We Could Plant A House, We Could Build A Tree – Cubs Offseason Wishlist: Hyun-Jin Ryu

We know that the Cubs need an upgrade in the rotation. We know that they know this. We also know that they’re probably just going to fill it by promoting Tyler Chatwood to it while claiming poor as Tom Ricketts lights another cigar with a $100 before having a money fight with his brother. Or they’ll dive around a money tank like Scrooge McDuck. Whatever. That doesn’t mean we can’t hope or that it’s all a slow-play. Which I thought last winter and all I got was this stupid rock. Anyway, if you’re going to upgrade the rotation, a Cy finalist seems like a pretty good idea, no?

Why A Spoon, Sire?: Well this one’s as obvious as Thor was yesterday, and that’s because Ryu is really good. Unless a 2.32 ERA and 3.08 FIP aren’t your thing, in which case you’re just baseball stupid. It’s ok, a lot of people in this town are! Including some who run both baseball teams! Being stupid doesn’t preclude you from your dreams, this is America after all!

Anyway, Ryu actually saw a drop in his strikeouts this year, but also cut his walks to almost nothing, which meant he was still carrying damn near a 7-to-1 K/BB ratio, which plays just about anywhere. Ryu was also able to up his grounders to a rate not seen since his rookie year, which he did by upping the use of his change-up at the expense of a cutter. That change produced a 53% ground-ball rate. Ryu found a way to get more downward tilt on that change, which made it a real weapon. And change-ups are something you can keep going for a while.

Ryu’s sinker also produced an obscene amount of gopher-killers, but isn’t something he goes to as much. Still, it might be something he uses more of as he gets more into his 30s. Ryu never threw all that hard, but his four-seamer is barely above 90 now so he’s had to get a little more creative.

Ryu had a bit of luck last year, with only a .278 BABIP. But the Dodgers had an excellent defense simply everywhere, and he would enjoy at least the same level of infield play in Chicago. If he keeps his grounder-heavy ways, that should play out just about the same here.

Ein minuten bitte, vous einen kleinen problemo avec de religione (he was from everywhere): The first problem with committing to Ryu is health. He missed all of 2015 and 2016 aside from one start, and only made 15 starts last year. Even this year he only made the post 29 times, and he’s only cracked 30 starts once, which was his rookie year and now six seasons ago. If you have him in your rotation, you have to have backup plans. Which was fine for the Dodgers who had about eight or nine starters either on their roster or in the holster at AAA. The Cubs really only have Chatwood right now and maybe Alec Mills, and I would need a fair amount of Pepto if they had to rely on Mills for more than a spot start or two.

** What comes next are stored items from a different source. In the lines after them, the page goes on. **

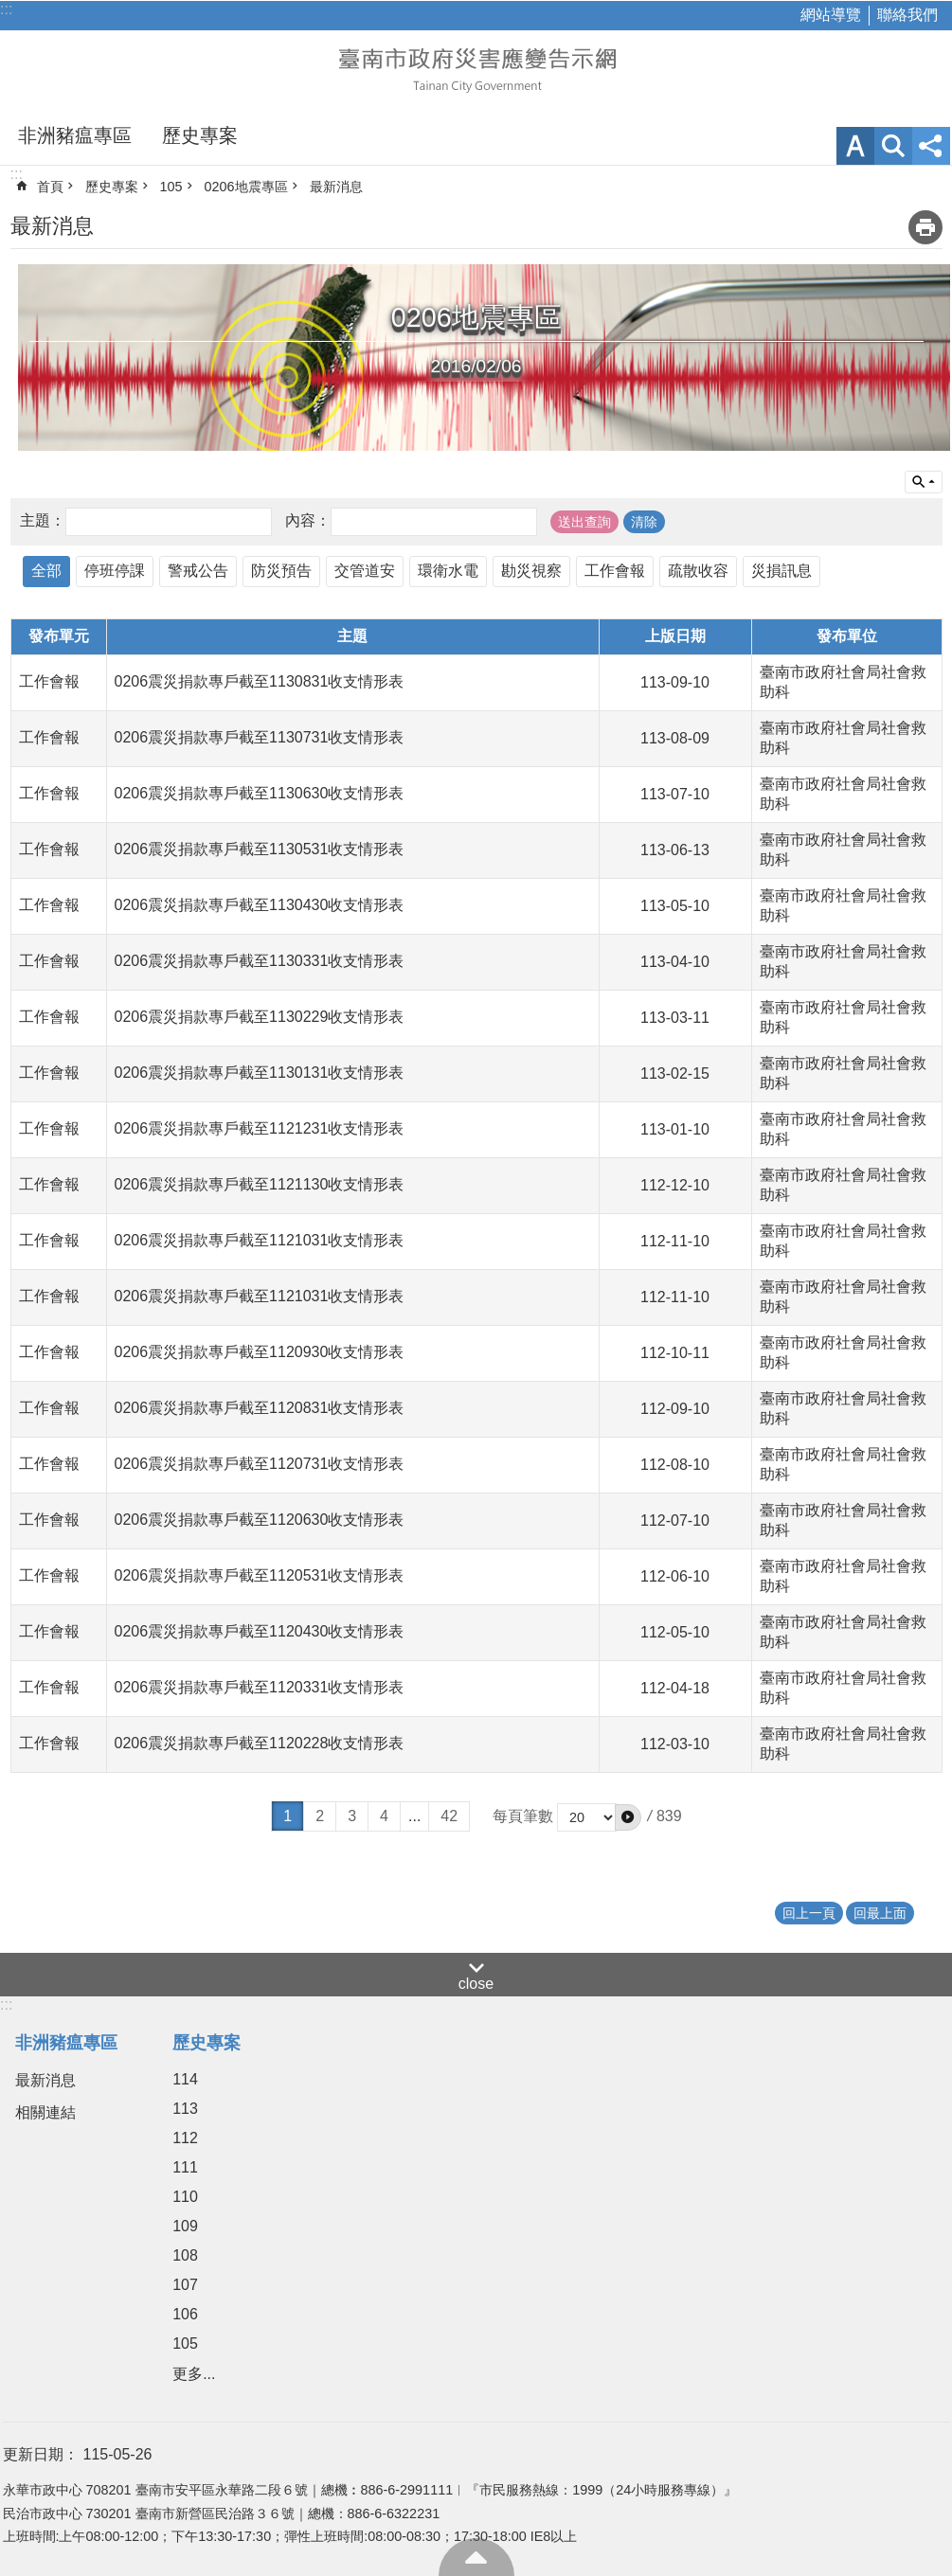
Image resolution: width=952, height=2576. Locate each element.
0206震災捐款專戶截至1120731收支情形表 (259, 1464)
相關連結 (45, 2112)
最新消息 (336, 186)
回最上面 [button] (880, 1913)
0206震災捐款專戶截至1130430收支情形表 (259, 905)
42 (449, 1816)
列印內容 (925, 227)
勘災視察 (531, 571)
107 (185, 2285)
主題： (42, 520)
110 (185, 2197)
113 (185, 2109)
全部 (46, 571)
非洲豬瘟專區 (75, 135)
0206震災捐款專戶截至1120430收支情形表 (259, 1631)
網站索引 (893, 146)
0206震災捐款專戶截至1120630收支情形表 (259, 1520)
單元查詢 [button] (924, 482)
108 (185, 2255)
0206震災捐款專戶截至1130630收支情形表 (259, 793)
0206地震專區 (246, 186)
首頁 (50, 186)
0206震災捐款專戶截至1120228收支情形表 (259, 1743)
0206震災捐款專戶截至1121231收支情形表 (259, 1128)
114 (185, 2079)
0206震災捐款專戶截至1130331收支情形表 (259, 961)
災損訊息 (781, 571)
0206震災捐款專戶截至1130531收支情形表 (259, 849)
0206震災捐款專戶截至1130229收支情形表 (259, 1017)
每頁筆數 (523, 1816)
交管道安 (364, 571)
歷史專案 (200, 135)
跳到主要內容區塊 (9, 9)
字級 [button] (855, 146)
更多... (193, 2374)
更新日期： (41, 2454)
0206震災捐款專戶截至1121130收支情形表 (259, 1184)
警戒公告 (198, 571)
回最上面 (476, 2557)
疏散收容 (698, 571)
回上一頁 (808, 1913)
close (476, 1984)
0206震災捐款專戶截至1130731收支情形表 (259, 737)
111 (185, 2167)
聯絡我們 (907, 15)
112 (185, 2138)
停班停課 (114, 571)
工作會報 (614, 571)
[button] (628, 1817)
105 (171, 186)
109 (185, 2226)
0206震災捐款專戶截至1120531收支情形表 (259, 1575)
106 (185, 2314)
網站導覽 (830, 15)
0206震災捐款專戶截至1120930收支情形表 (259, 1352)
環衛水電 (448, 571)
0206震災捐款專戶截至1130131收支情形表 (259, 1072)
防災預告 (281, 571)
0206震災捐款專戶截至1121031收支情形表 (259, 1240)
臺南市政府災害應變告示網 (476, 68)
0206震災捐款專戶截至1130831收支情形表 (259, 681)
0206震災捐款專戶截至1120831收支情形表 (259, 1408)
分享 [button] (931, 146)
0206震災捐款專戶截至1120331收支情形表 (259, 1687)
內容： (308, 520)
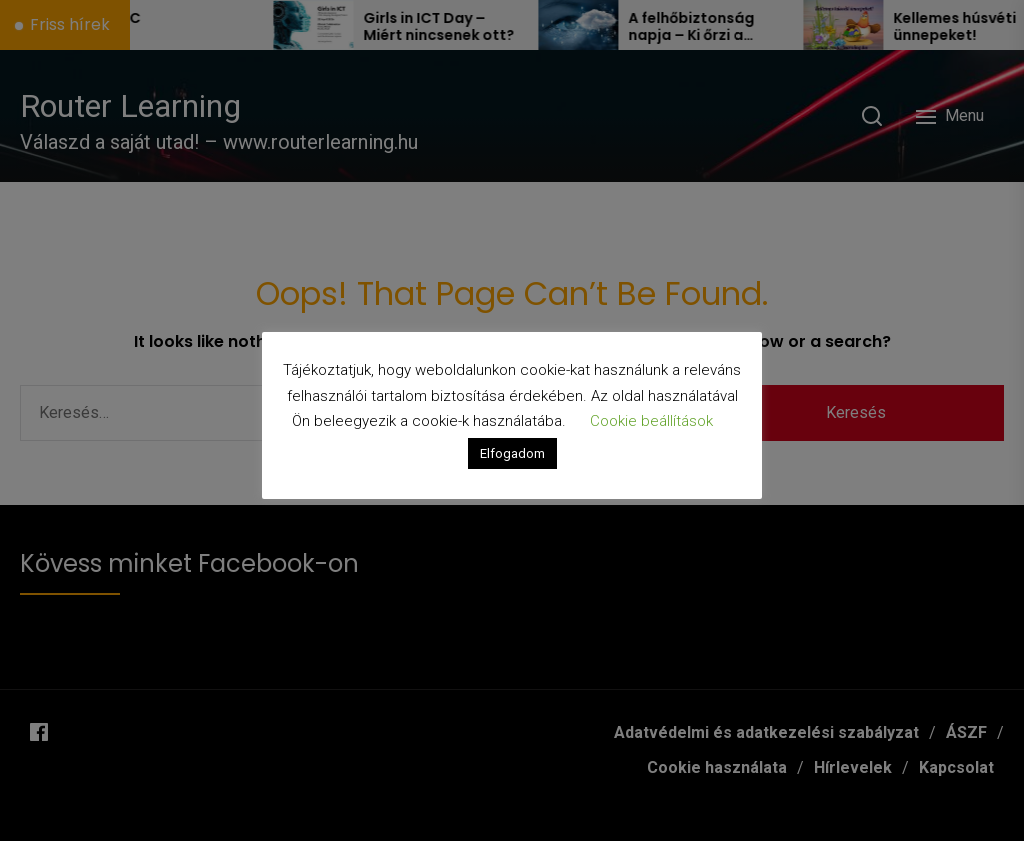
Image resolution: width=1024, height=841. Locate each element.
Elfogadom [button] (512, 453)
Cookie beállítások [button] (651, 421)
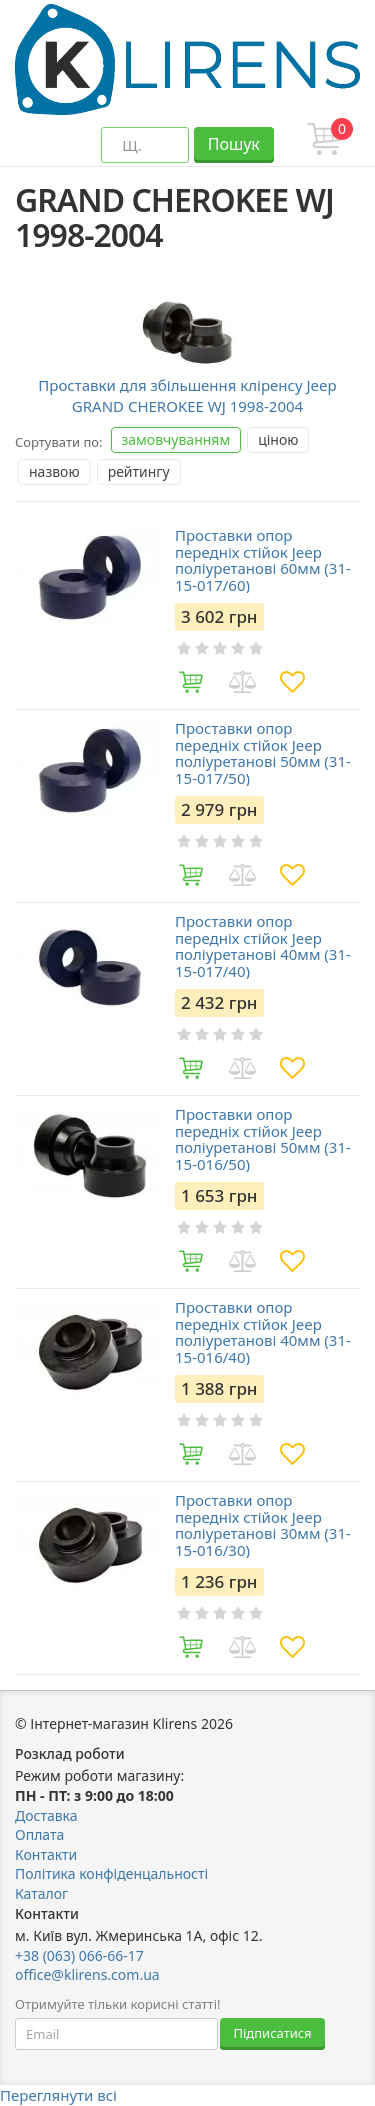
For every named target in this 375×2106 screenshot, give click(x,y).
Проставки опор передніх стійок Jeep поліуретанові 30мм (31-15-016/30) (263, 1525)
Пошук (234, 144)
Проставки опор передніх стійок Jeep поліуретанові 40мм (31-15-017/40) (263, 946)
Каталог (41, 1893)
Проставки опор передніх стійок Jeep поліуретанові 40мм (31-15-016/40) (263, 1332)
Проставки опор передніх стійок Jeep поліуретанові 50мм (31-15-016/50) (263, 1139)
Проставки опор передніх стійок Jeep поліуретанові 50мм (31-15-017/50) (263, 753)
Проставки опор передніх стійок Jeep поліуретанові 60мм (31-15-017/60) (263, 560)
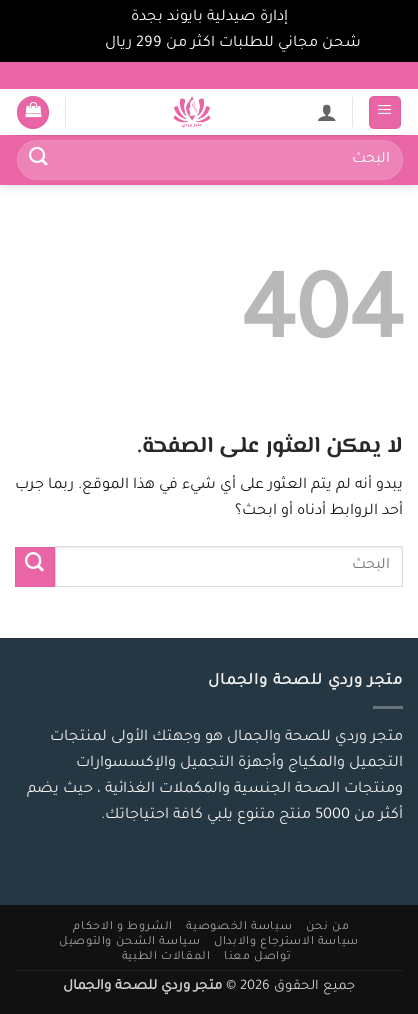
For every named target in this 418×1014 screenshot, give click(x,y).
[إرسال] (39, 160)
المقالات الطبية (166, 957)
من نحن (328, 927)
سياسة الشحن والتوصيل (130, 942)
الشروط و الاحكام (122, 927)
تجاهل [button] (79, 44)
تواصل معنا (257, 957)
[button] (385, 112)
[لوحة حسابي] (327, 112)
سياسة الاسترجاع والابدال (286, 942)
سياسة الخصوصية (239, 927)
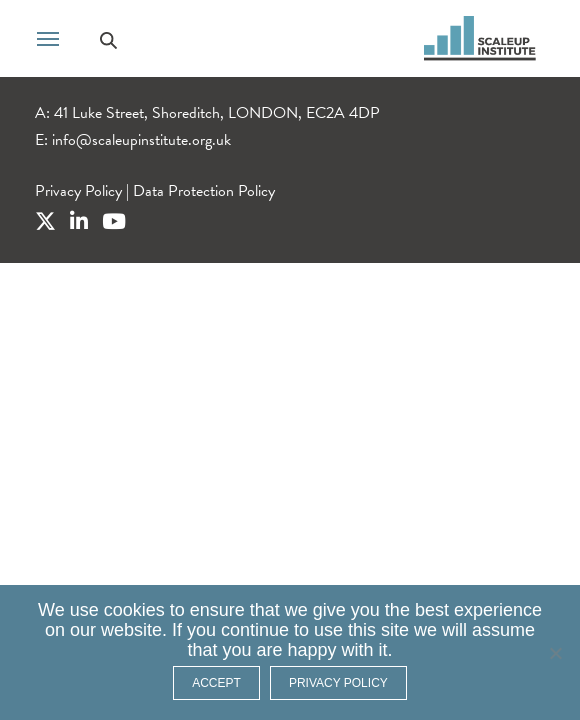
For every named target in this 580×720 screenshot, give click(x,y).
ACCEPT (216, 683)
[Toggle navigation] (48, 37)
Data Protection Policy (204, 191)
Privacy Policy (78, 191)
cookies (134, 610)
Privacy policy (338, 683)
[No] (555, 653)
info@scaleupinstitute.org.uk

Second, Ryu is 32, so you’d have to conclude he’s probably been as good as he’s ever going to be and you’d be paying for the downside of his career. As a pitcher who doesn’t rely on strikeouts, you’d be a little more comfortable with him as he ages, but the margin for error with him is also that much smaller.

Third, coming off that season might delude a couple teams into paying more than they should, which we will get to directly…

Some Silver? Little Gold?: The other way this might break is that because of his injury history and his age, combined with the frugalness/analysis/collusion of teams in the free agent market these days, Ryu’s price-tag and years he gets might not be all that high. Remember, Dallas Keuchel had a Cy Young in his closet, some of the same profile as Ryu, and was younger and he waited until June to sign. The idea that any team is going to give Ryu much more than three years is probably a little far-fetched.

MLBTR has Ryu getting three years and $54M, and $17M-$18M for a #2 or maybe #3 starter is hardly the worst idea in the world (the Cubs will be paying a combined $30M for their #4 and #5 mind). If the Cubs would still be interested in Cole Hamels for one year at $12M give or take, would taking on the better, younger pitcher for an extra two years for another $5M or $6M really be so outlandish?

Could It Happen?: Unlikely. Ryu is probably going to have a lot of suitors that will drive the price and years north of where you’d want to go. But if the market slow-plays again, or outright just ignores pitchers over 30, then the Cubs could lurk here and get a pretty nice deal. Again, you wouldn’t want to go more than three years, but that is basically where the Cubs have the clock set anyway. With Lester and Q almost certainly phasing out after this year, you could slide Ryu down the rotation if you felt like you needed to and with only a two-year commitment left you’d have space for more. Especially if Alzolay by some miracle proves ready for the rotation in 2021.

Probably another dream, but not total fantasy.